O texto aprovado na CCJ dá prazo de 90 dias, a contar da publicação da lei, para os tribunais se adaptarem à exigência de dar prioridade ao trâmite desse tipo de crime. O projeto, de autoria do deputado Fábio Trad (PMDB-MS), estabelece prioridade de tramitação para “processos penais relativos aos crimes de peculato, concussão, corrupção passiva, tráfico de influência, corrupção ativa, impedimento, perturbação ou fraude de concorrência, crimes de lavagem ou ocultação de bens, direitos e valores e crimes de responsabilidade de prefeitos municipais”.
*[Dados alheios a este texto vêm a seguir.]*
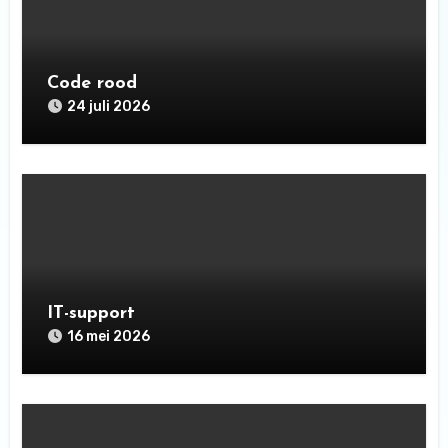
Code rood
24 juli 2026
IT-support
16 mei 2026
Trad argumentou que o objetivo é dar respostas rápidas à sociedade brasileira na punição de crimes de corrupção, e alento contra a sensação de impunidade nos casos de crimes que provocam danos aos cofres públicos. “A população já não suporta mais a demora no julgamento final desses crimes. Afinal, a justiça tardia, na maioria das vezes, deixa de ser justiça”, disse Trad na justificativa do projeto, “a atribuição de prioridade na tramitação dos respectivos processos poderá se transformar em medida extremamente poderosa no combate à corrupção e à impunidade”.
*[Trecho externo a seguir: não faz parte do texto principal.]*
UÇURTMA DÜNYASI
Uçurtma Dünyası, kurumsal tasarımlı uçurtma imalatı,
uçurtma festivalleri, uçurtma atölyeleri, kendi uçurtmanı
O relator do projeto, deputado Assis Melo (PCdoB-RS), alterou a proposta, dando prazo de 90 dias para que os tribunais se adaptem à medida.
CACHOEIRA
A Polícia Civil do Distrito Federal iniciou uma investigação preliminar para averiguar uma suspeita de ameaça que o ex-agente secreto da Aeronáutica Idalberto Matias de Araújo, o Dadá, afirmou ter sofrido na semana passada. O araponga, preso no ano passado durante a Operação Monte Carlo, da Polícia Federal, sob acusação de envolvimento com o grupo de Carlos Cachoeira, procurou no último sábado o plantão da 2ª Delegacia de Polícia de Brasília. Ele contou ter sido perseguido por dois homens e relatou ainda o disparo de um tiro na direção de seu carro. A assessoria de comunicação da Polícia Civil informou que a Seção de Investigação Criminal da 2ª Delegacia “está no momento tentando coletar o máximo de evidências e provas para verificar o que aconteceu”.